1. Kelo held that the United States Constitution does not prohibit the use of eminent domain for purposes of economic revitalization and that, because the City of New London adhered to Connecticut's statutory scheme in formulating its economic development plan, its use of eminent domain to acquire land for development was not unconstitutional.
2. The legislature did, however, add language governing how this Court is to review a legislative determination of blight. Prior to Kelo, Missouri law provided that such a determination must be upheld unless it “was arbitrary or was induced by fraud, collusion or bad faith.” Parking Sys., Inc. v. Kansas City Downtown Redevelopment Corp., 518 S.W.2d 11, 15 (Mo.1974). In 2006, the legislature codified this standard and added the requirement that the legislative determination must be supported by substantial evidence. Sec. 523.261, RSMo Supp.2006. As the principal opinion notes, however, this additional language makes no difference to the result in this case. In any event, it is merely a codification of existing case law stating that a legislative determination will be found arbitrary if it is not supported by substantial evidence. See, e.g., Howlett v. Social Security Comm'n, 347 Mo. 784, 149 S.W.2d 806, 810 (1941) (explaining that a decision is arbitrary if it “is not based upon substantial evidence”); JG St. Louis West Ltd. Liab. Co. v. City of Des Peres, 41 S.W.3d 513, 516-19 (Mo.App. E.D.2001) (approving blighting ordinance that “was not arbitrary, was fairly debatable, and was supported by substantial evidence”); Dale A. Whitman, Eminent Domain Reform in Missouri: A Legislative Memoir, 71 Mo. L.Rev. 721, 738 (2006) ( “This language would make no discernable change in the standard of review that Missouri courts have been using for more than fifty years.
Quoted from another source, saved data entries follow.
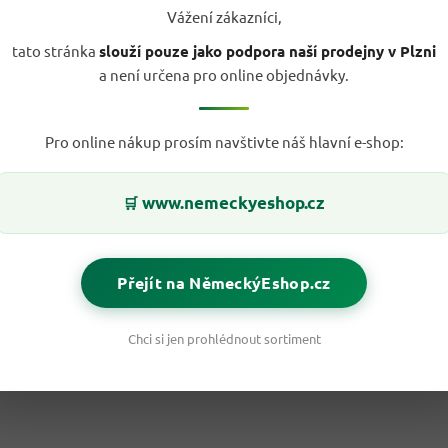
Vážení zákazníci,
tato stránka
slouží pouze jako podpora naší prodejny v Plzni
a není určena pro online objednávky.
Pro online nákup prosím navštivte náš hlavní e-shop:
www.nemeckyeshop.cz
🛒
Přejít na NěmeckýEshop.cz
Chci si jen prohlédnout sortiment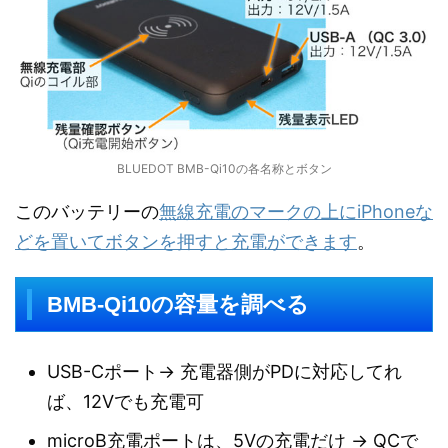
BLUEDOT BMB-Qi10の各名称とボタン
このバッテリーの
無線充電のマークの上にiPhoneな
どを置いてボタンを押すと充電ができます
。
BMB-Qi10の容量を調べる
USB-Cポート→ 充電器側がPDに対応してれ
ば、12Vでも充電可
microB充電ポートは、5Vの充電だけ → QCで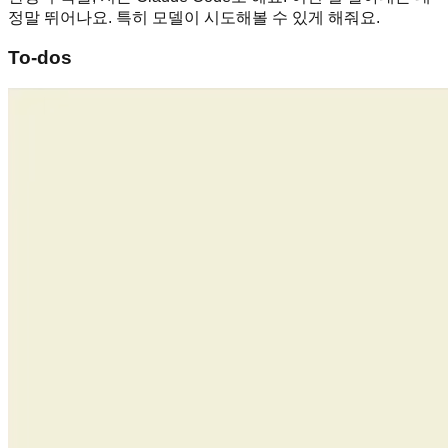
정말 뛰어나요. 특히 모델이 시도해볼 수 있게 해줘요.
To-dos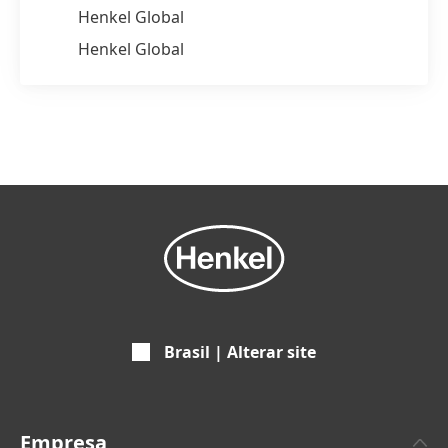
Henkel Global
Henkel Global
Brasil | Alterar site
Empresa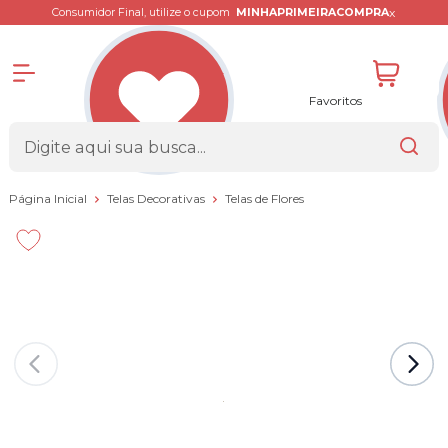
x
Consumidor Final, utilize o cupom
MINHAPRIMEIRACOMPRA
Favoritos
Página Inicial
Telas Decorativas
Telas de Flores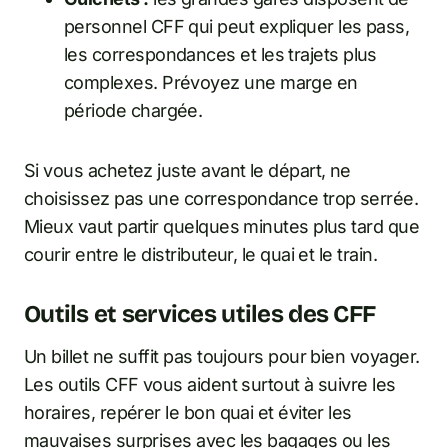
personnel CFF qui peut expliquer les pass,
les correspondances et les trajets plus
complexes. Prévoyez une marge en
période chargée.
Si vous achetez juste avant le départ, ne
choisissez pas une correspondance trop serrée.
Mieux vaut partir quelques minutes plus tard que
courir entre le distributeur, le quai et le train.
Outils et services utiles des CFF
Un billet ne suffit pas toujours pour bien voyager.
Les outils CFF vous aident surtout à suivre les
horaires, repérer le bon quai et éviter les
mauvaises surprises avec les bagages ou les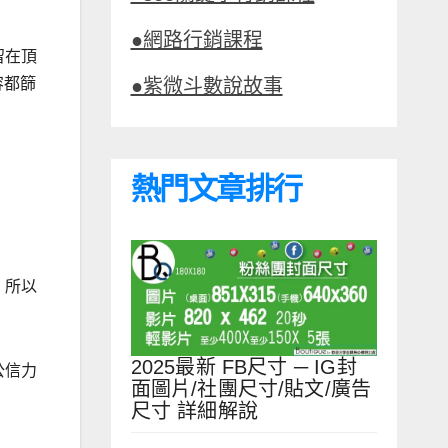
●網路行銷課程
留在頂
●紫微斗數說故事
容都篩
熱門文章排行
，所以
2025最新 FB尺寸 ─ IG封
公信力
面圖片/社團尺寸/貼文/廣告
尺寸 詳細解說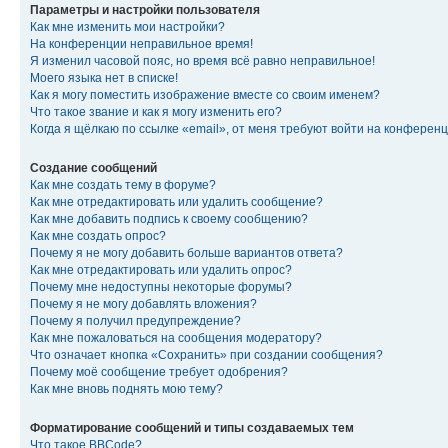
Параметры и настройки пользователя
Как мне изменить мои настройки?
На конференции неправильное время!
Я изменил часовой пояс, но время всё равно неправильное!
Моего языка нет в списке!
Как я могу поместить изображение вместе со своим именем?
Что такое звание и как я могу изменить его?
Когда я щёлкаю по ссылке «email», от меня требуют войти на конферен
Создание сообщений
Как мне создать тему в форуме?
Как мне отредактировать или удалить сообщение?
Как мне добавить подпись к своему сообщению?
Как мне создать опрос?
Почему я не могу добавить больше вариантов ответа?
Как мне отредактировать или удалить опрос?
Почему мне недоступны некоторые форумы?
Почему я не могу добавлять вложения?
Почему я получил предупреждение?
Как мне пожаловаться на сообщения модератору?
Что означает кнопка «Сохранить» при создании сообщения?
Почему моё сообщение требует одобрения?
Как мне вновь поднять мою тему?
Форматирование сообщений и типы создаваемых тем
Что такое BBCode?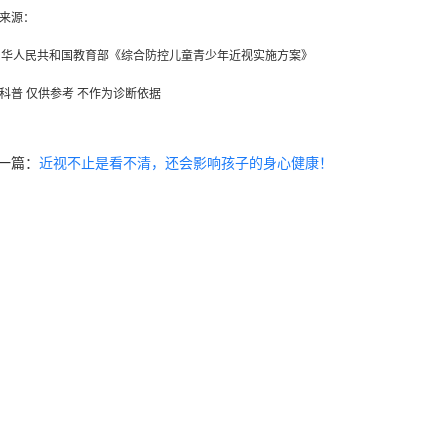
来源：
]中华人民共和国教育部《综合防控儿童青少年近视实施方案》
科普 仅供参考 不作为诊断依据
一篇：
近视不止是看不清，还会影响孩子的身心健康！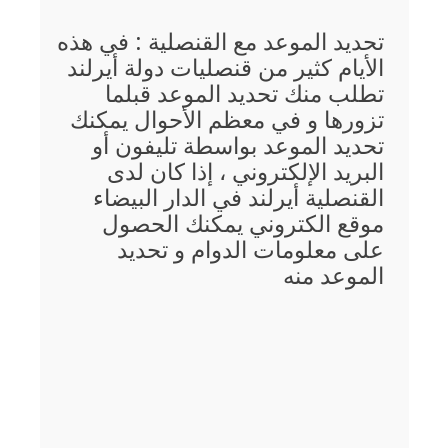
تحديد الموعد مع القنصلية : في هذه
الأيام كثير من قنصليات دولة أيرلند
تطلب منك تحديد الموعد قبلما
تزورها و في معظم الأحوال يمكنك
تحديد الموعد بواسطة تليفون أو
البريد الإلكتروني ، إذا كان لدى
القنصلية أيرلند في الدار البيضاء
موقع الكتروني يمكنك الحصول
على معلومات الدوام و تحديد
الموعد منه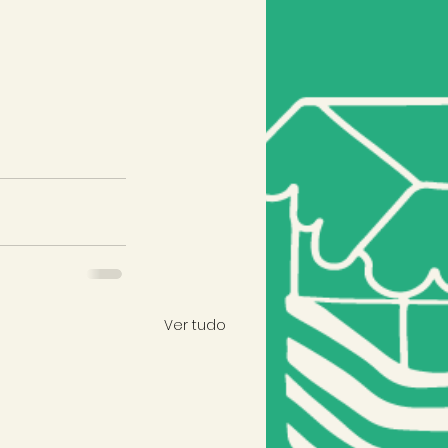
Ver tudo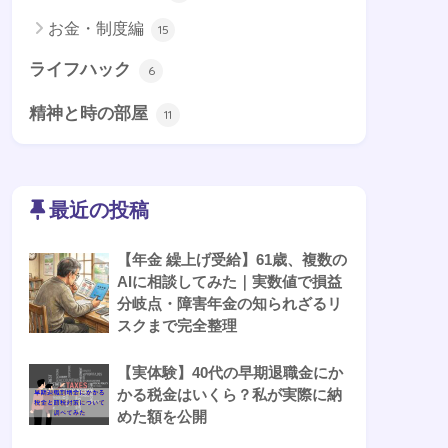
お金・制度編
15
ライフハック
6
精神と時の部屋
11
最近の投稿
【年金 繰上げ受給】61歳、複数の
AIに相談してみた｜実数値で損益
分岐点・障害年金の知られざるリ
スクまで完全整理
【実体験】40代の早期退職金にか
かる税金はいくら？私が実際に納
めた額を公開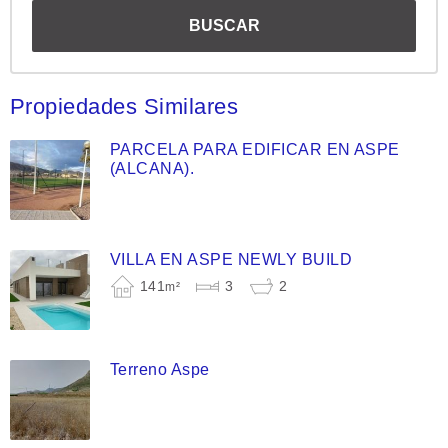
Propiedades Similares
PARCELA PARA EDIFICAR EN ASPE
(ALCANA).
VILLA EN ASPE NEWLY BUILD
141
3
2
m²
Terreno Aspe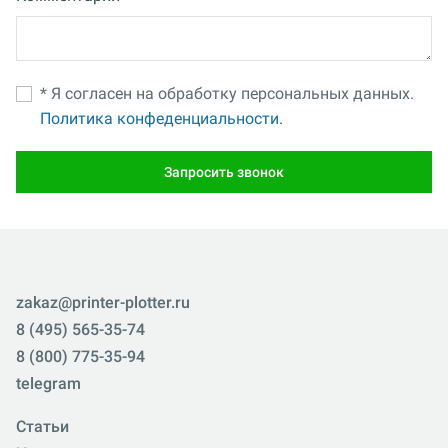
* Я согласен на обработку персональных данных.
Политика конфеденциальности.
Запросить звонок
zakaz@printer-plotter.ru
8 (495) 565-35-74
8 (800) 775-35-94
telegram
Статьи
The courts have generally treated the phrases ‘not arbitrary and capricious' and ‘supported by substantial evidence’ as two ways of saying the same thing”). Even if the evidence contrary to the legislative determination seems stronger to the Court than the evidence supporting it, if there is substantial evidence on both sides so that the issue can be said to be “fairly debatable,” then the Court must defer to the legislative determination of blight. JG St. Louis West Ltd. Liab. Co., 41 S.W.3d at 518 (because “there were reasonable theories supporting each side's position ․ [the] Board's decision as to blighting was fairly debatable” and, thus, the court upheld the Board's decision).
3. This Court's usual standard of review is under Murphy v. Carron, 536 S.W.2d 30, 32 (Mo. banc 1976). This standard “does not apply when the trial court has reviewed the propriety of a decision by an administrative or by a legislative body. In [that] instance we examine the record to determine whether there is substantial evidence to support the legislative decision.” Binger v. City of Independence, 588 S.W.2d 481, 486 (Mo. banc 1979). Accord Parking Systems, Inc., 518 S.W.2d at 15-17; JG St. Louis West Ltd. Liab. Co., 41 S.W.3d at 517-19; Crestwood Commons Redevelopment Corp. v. 66 Drive-In, 812 S.W.2d 903, 910 (Mo.App. E.D.1991).
PER CURIAM.1 FN1. The Court of Appeals, Eastern District, transferred this case to this Court by per curiam opinion. Mo. Const. article V, section 10. Parts of that opinion are incorporated without further attribution.
WOLFF, C.J., TEITELMAN, LIMBAUGH and RUSSELL, JJ., concur. STITH, J., concurs in separate opinion filed. LYNCH, Sp.J., concurs in opinion of STITH, J. WHITE, J., dissents in separate opinion filed. PRICE, J., not participating.